Wednesday, July 27, 2016
As I noted yesterday, the State has until Monday, August 1st to file its Application for Leave to Appeal (ALA) to the Court of Special Appeals of Maryland in Adnan's case. According to Maryland Rule 8-204(b)(3),
The application shall contain a concise statement of the reasons why the judgment should be reversed or modified and shall specify the errors allegedly committed by the lower court.
In Faulkner v. Director of Patuxent Institution, 187 A.2d 473 (Md. 1963), the Court of Appeals of Maryland noted that
The terms ‘concise statement of the reasons' and the ‘list of errors,’ as here used, mean just what they say, and require a brief statement of facts setting forth the reasons why the order should be reversed or modified, and a list of the alleged errors committed by the trial court; and these requirements are not fulfilled by a mere statement of the conclusions of the applicant.
In Faulkner, the applicant included the following in his statement of reasons for reversal:
4. Erroneous and prejudicial testimony was given by Dr. Harold M. Boslow with respect to my record of prior convictions.
5. The State's Attorney made improper and highly prejudicial statements to the jury not consistent with the evidence.
6. That all or a majority of the evidence used against your petitioner was hearsay and inadmissible, no opportunity was given to cross-examine individuals who made up the report.
In finding that the applicant's ALA should be denied, the court concluded that
contention (4) should have given a concise statement of the alleged ‘erroneous and prejudicial’ testimony of Dr. Boslow; contention (5) should have briefly summarized the ‘improper’ statements of the State's Attorney; and (6) should have succinctly pointed out the ‘hearsay and inadmissible’ evidence.
Such a result is not atypical. While I don't have any specific numbers, I've been told that the vast majority of ALAs are denied. As the Court of Special Appeals of Maryland noted in Hernandez v. State, 672 A.2d 103 (Md.App. 1996),
Some are denied because, after examining the record, we find that the relevant facts are not as alleged by the applicant and do not support his allegations of error or entitle him to any relief.
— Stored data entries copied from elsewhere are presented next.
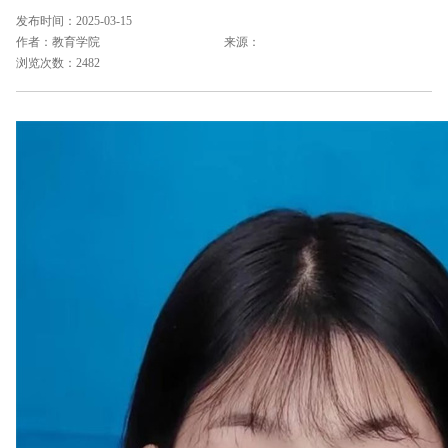
发布时间：2025-03-15
作者：教育学院
来源：
浏览次数：2482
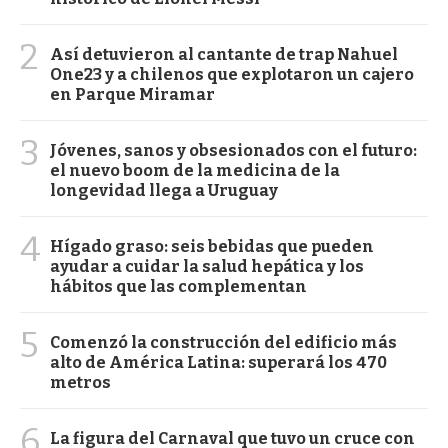
2
Así detuvieron al cantante de trap Nahuel
One23 y a chilenos que explotaron un cajero
en Parque Miramar
3
Jóvenes, sanos y obsesionados con el futuro:
el nuevo boom de la medicina de la
longevidad llega a Uruguay
4
Hígado graso: seis bebidas que pueden
ayudar a cuidar la salud hepática y los
hábitos que las complementan
5
Comenzó la construcción del edificio más
alto de América Latina: superará los 470
metros
6
La figura del Carnaval que tuvo un cruce con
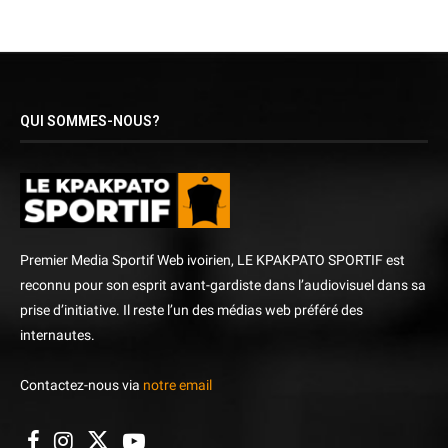
QUI SOMMES-NOUS?
Premier Media Sportif Web ivoirien, LE KPAKPATO SPORTIF est
reconnu pour son esprit avant-gardiste dans l’audiovisuel dans sa
prise d’initiative. Il reste l’un des médias web préféré des
internautes.
Contactez-nous via
notre email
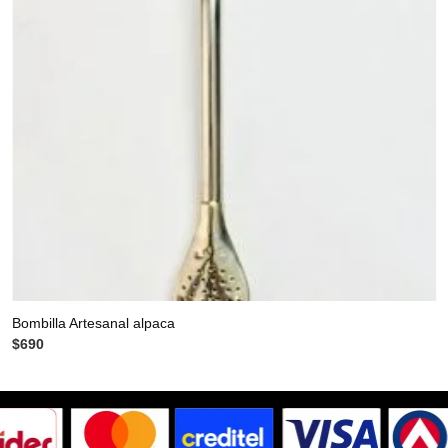
Bombilla Artesanal alpaca
$
690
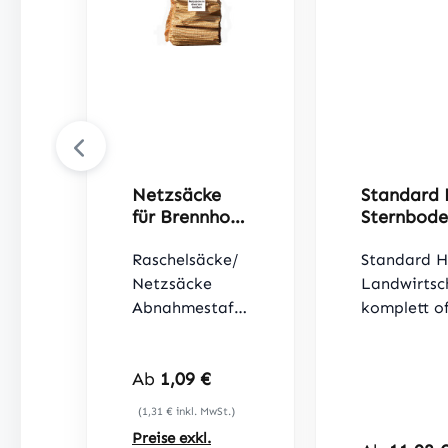
Netzsäcke
Standard 
für Brennholz
Sternbode
35x50cm
Raschelsäcke
Raschelsäcke/
Standard H
Netzsäcke
Landwirtsc
Abnahmestaff
komplett o
el je 100 Stück
Wiedervers
- langlebig -
a`25cmTrag
Regulärer Preis:
Ab
1,09 €
effektiv -
belüftetes 
Fassungsvermö
SeiteU - Pa
(1,31 € inkl. MwSt.)
gen bis 5 kg -
Bahn gefer
Preise exkl.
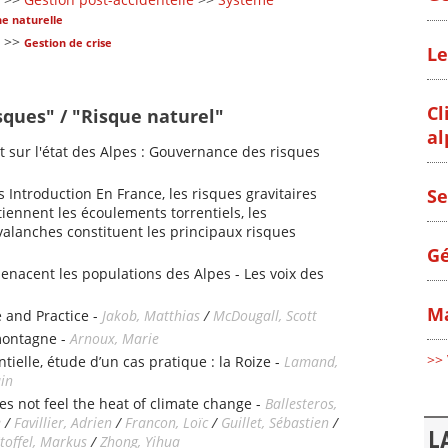
e naturelle
>>
Gestion de crise
Le
Cl
sques" / "Risque naturel"
al
 sur l'état des Alpes : Gouvernance des risques
s Introduction En France, les risques gravitaires
Se
iennent les écoulements torrentiels, les
alanches constituent les principaux risques
Gé
enacent les populations des Alpes - Les voix des
Ma
 and Practice -
Jakob, Matthias
/
McDougall, Scott
montagne -
Arnoux, Marie
>> 
tielle, étude d’un cas pratique : la Roize -
Lamand,
ain
es not feel the heat of climate change -
Ballesteros,
e
/
Favillier, Adrien
/
Francon, Loïc
/
Guillet, Sébastien
/
L
toffel, Markus
/
Zhong, Yihua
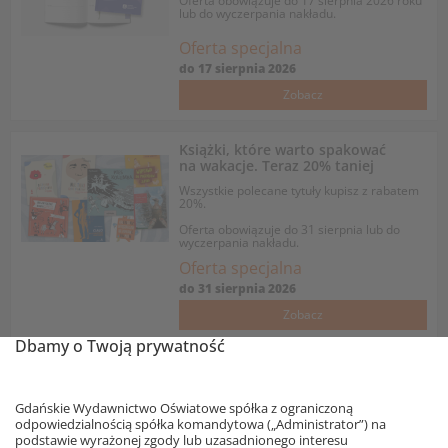
Oferta obowiązuje do 17 sierpnia 2026 roku
lub do wyczerpania nakładu.
Oferta specjalna
do
17 sierpnia 2026
Zobacz
Książki, które warto spakować
na wakacje. Teraz 20% taniej
Wszystkie polecane tytuły kupisz z rabatem
20%.
Oferta obowiązuje do 31 sierpnia lub do
wyczerpania nakładu.
Oferta specjalna
do
31 sierpnia 2026
Zobacz
Dbamy o Twoją prywatność
Wyprawy, wędrówki, sekrety i
zagadki
Gdańskie Wydawnictwo Oświatowe spółka z ograniczoną
Każdy z polecanych tytułów kupisz z
rabatem 20%.
odpowiedzialnością spółka komandytowa („Administrator”) na
podstawie wyrażonej zgody lub uzasadnionego interesu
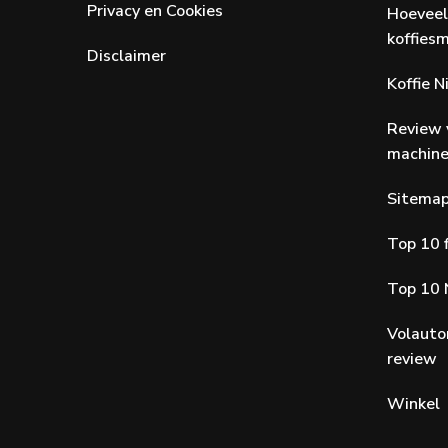
Privacy en Cookies
Hoeveel
koffiesm
Disclaimer
Koffie 
Review 
machin
Sitema
Top 10 f
Top 10 
Volauto
review
Winkel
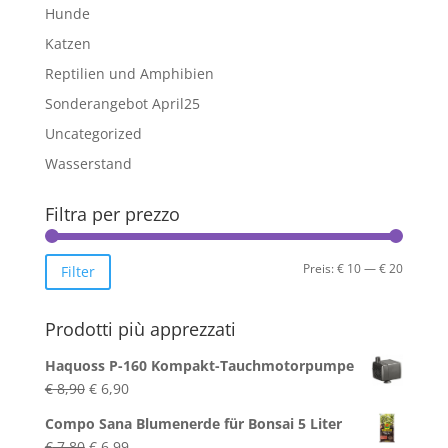
Hunde
Katzen
Reptilien und Amphibien
Sonderangebot April25
Uncategorized
Wasserstand
Filtra per prezzo
Min.
Max.
Preis:
€ 10
—
€ 20
Filter
Preis
Preis
Prodotti più apprezzati
Haquoss P-160 Kompakt-Tauchmotorpumpe
Ursprünglicher
Aktueller
€
8,90
€
6,90
Preis
Preis
Compo Sana Blumenerde für Bonsai 5 Liter
war:
ist:
Ursprünglicher
Aktueller
€
7,80
€
6,99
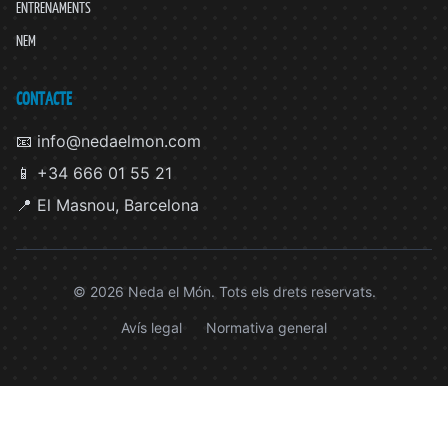
ENTRENAMENTS
NEM
CONTACTE
📧 info@nedaelmon.com
📱 +34 666 01 55 21
📍 El Masnou, Barcelona
© 2026 Neda el Món. Tots els drets reservats.
Avís legal
Normativa general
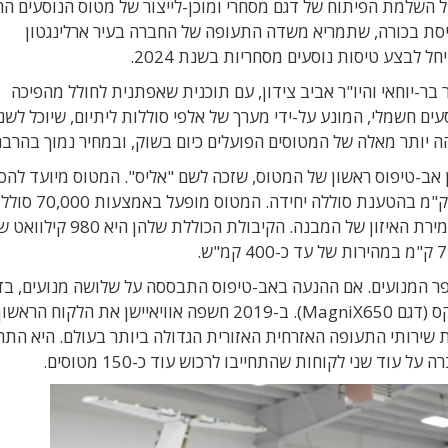
שב קדימה הכריזה על השלמת הפיתוח של דגם מסחרי ומוכן-לייצור של מטוס הנוסעים 
יסת בכורה, שתמריא משדה התעופה של החברה בעיר ארלינגטון
ל לבצע טיסות נוסעים מסחריות בשנת 2024.
20 על-ידי המנכ"ל עומר בר-יוחאי והיו"ר אביב צידון, עם תוכנית שאפתנית לחולל מהפיכה
ים חשמלי, המונע על-ידי מערך של אלפי סוללות ליתיום, שיוכל לשנ
 יותר מאלה של המטוסים הפועלים כיום בשוק, ובמחיר נמוך בהרבה
יישן אב-טיפוס ראשון של המטוס, שזכה לשם "אליס". המטוס מיועד לה
9 נוסעים, ועוד כ-2 אנשי צוות, לטווח של עד 1,000 ק"מ בהטענת סוללה יחידה. ה
ליתיום סטנדרטיות הפזורות בכל הגוף, ומסייעות בשמירת האיזון של המבנה. הקיבולת הכ
פר המנועים. אם ההנעה באב-טיפוס התבססה על שלושה מנועים, בד
המסחרי ישנם שני מנועים גדולים יותר מתוצרת מגניקס (דגם MagniX650). ב-2019 חשפה אוויאיישן את ה
למפעילת שירותי התעופה האזרחית האזורית הגדולה ביותר בעולם. היא התח
וד שני לקוחות שהתחייבו לרכוש עוד כ-150 מטוסים.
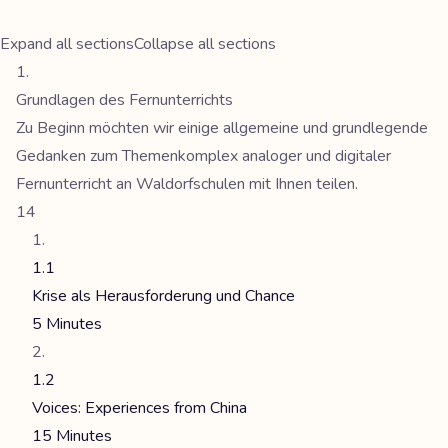
Expand all sections
Collapse all sections
Grundlagen des Fernunterrichts
Zu Beginn möchten wir einige allgemeine und grundlegende
Gedanken zum Themenkomplex analoger und digitaler
Fernunterricht an Waldorfschulen mit Ihnen teilen.
14
1.1
Krise als Herausforderung und Chance
5 Minutes
1.2
Voices: Experiences from China
15 Minutes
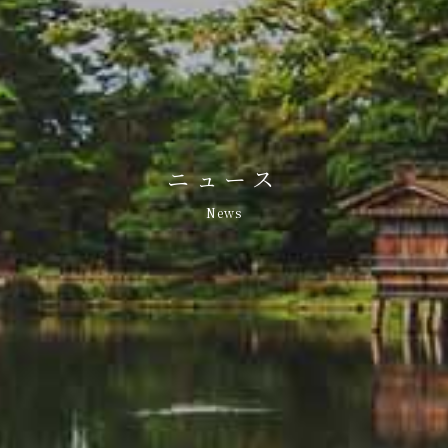
ニュース
News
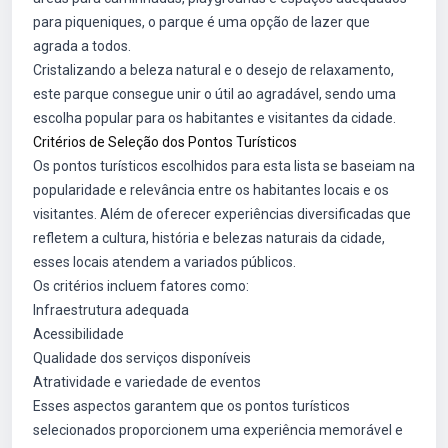
para piqueniques, o parque é uma opção de lazer que
agrada a todos.
Cristalizando a beleza natural e o desejo de relaxamento,
este parque consegue unir o útil ao agradável, sendo uma
escolha popular para os habitantes e visitantes da cidade.
Critérios de Seleção dos Pontos Turísticos
Os pontos turísticos escolhidos para esta lista se baseiam na
popularidade e relevância entre os habitantes locais e os
visitantes. Além de oferecer experiências diversificadas que
refletem a cultura, história e belezas naturais da cidade,
esses locais atendem a variados públicos.
Os critérios incluem fatores como:
Infraestrutura adequada
Acessibilidade
Qualidade dos serviços disponíveis
Atratividade e variedade de eventos
Esses aspectos garantem que os pontos turísticos
selecionados proporcionem uma experiência memorável e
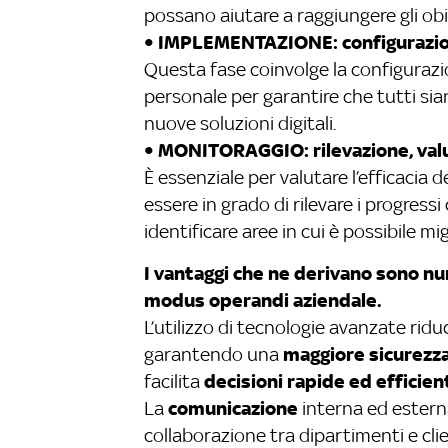
possano aiutare a raggiungere gli obiet
• IMPLEMENTAZIONE: configurazion
Questa fase coinvolge la configurazi
personale per garantire che tutti sia
nuove soluzioni digitali.
• MONITORAGGIO: rilevazione, val
È essenziale per valutare l’efficacia 
essere in grado di rilevare i progressi
identificare aree in cui è possibile m
I vantaggi che ne derivano sono n
modus operandi aziendale.
L’utilizzo di tecnologie avanzate riduce
maggiore sicurezz
garantendo una
decisioni rapide ed efficien
facilita
comunicazione
La
interna ed estern
collaborazione tra dipartimenti e clie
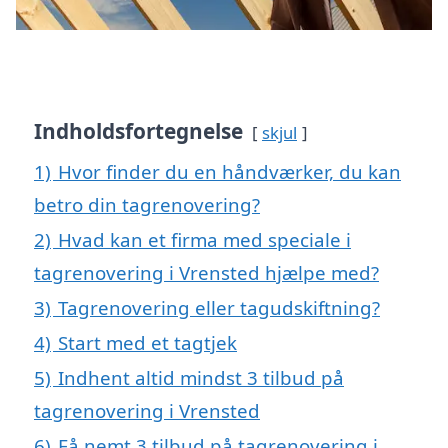
Indholdsfortegnelse
skjul
1)
Hvor finder du en håndværker, du kan
betro din tagrenovering?
2)
Hvad kan et firma med speciale i
tagrenovering i Vrensted hjælpe med?
3)
Tagrenovering eller tagudskiftning?
4)
Start med et tagtjek
5)
Indhent altid mindst 3 tilbud på
tagrenovering i Vrensted
6)
Få nemt 3 tilbud på tagrenovering i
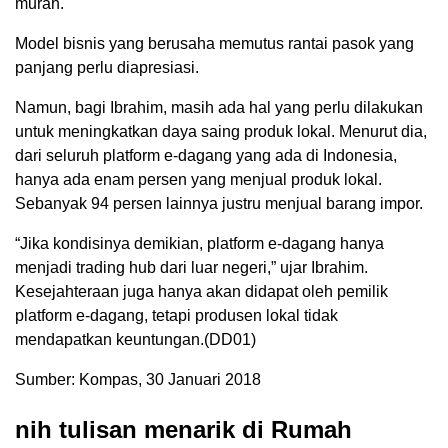
murah.
Model bisnis yang berusaha memutus rantai pasok yang
panjang perlu diapresiasi.
Namun, bagi Ibrahim, masih ada hal yang perlu dilakukan
untuk meningkatkan daya saing produk lokal. Menurut dia,
dari seluruh platform e-dagang yang ada di Indonesia,
hanya ada enam persen yang menjual produk lokal.
Sebanyak 94 persen lainnya justru menjual barang impor.
“Jika kondisinya demikian, platform e-dagang hanya
menjadi trading hub dari luar negeri,” ujar Ibrahim.
Kesejahteraan juga hanya akan didapat oleh pemilik
platform e-dagang, tetapi produsen lokal tidak
mendapatkan keuntungan.(DD01)
Sumber: Kompas, 30 Januari 2018
nih tulisan menarik di Rumah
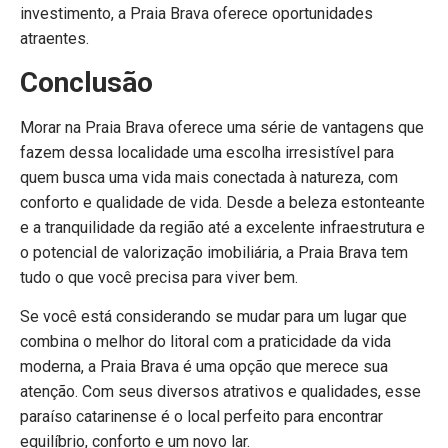
investimento, a Praia Brava oferece oportunidades
atraentes.
Conclusão
Morar na Praia Brava oferece uma série de vantagens que
fazem dessa localidade uma escolha irresistível para
quem busca uma vida mais conectada à natureza, com
conforto e qualidade de vida. Desde a beleza estonteante
e a tranquilidade da região até a excelente infraestrutura e
o potencial de valorização imobiliária, a Praia Brava tem
tudo o que você precisa para viver bem.
Se você está considerando se mudar para um lugar que
combina o melhor do litoral com a praticidade da vida
moderna, a Praia Brava é uma opção que merece sua
atenção. Com seus diversos atrativos e qualidades, esse
paraíso catarinense é o local perfeito para encontrar
equilíbrio, conforto e um novo lar.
The applicant may, for example, allege that the judge said or did something wrong, yet when we examine the record, we find that the judge never actually said or did the thing alleged.
The typical rules might not apply here because the Court of Special Appeals of Maryland will receive the State's ALA after having already remanded the case to the Baltimore City Circuit Court because it had insufficient evidence to resolve Adnan's appeal. On the other hand, Judge Welch granted Adnan relief on an issue (the cell tower issue) that was different from the issue that was remanded (the Asia issue).
We likely won't know for a while whether the Court of Special Appeals grants the State leave to appeal. But the State's ALA should give us a good idea what the State plans (and does not plan) to argue on appeal.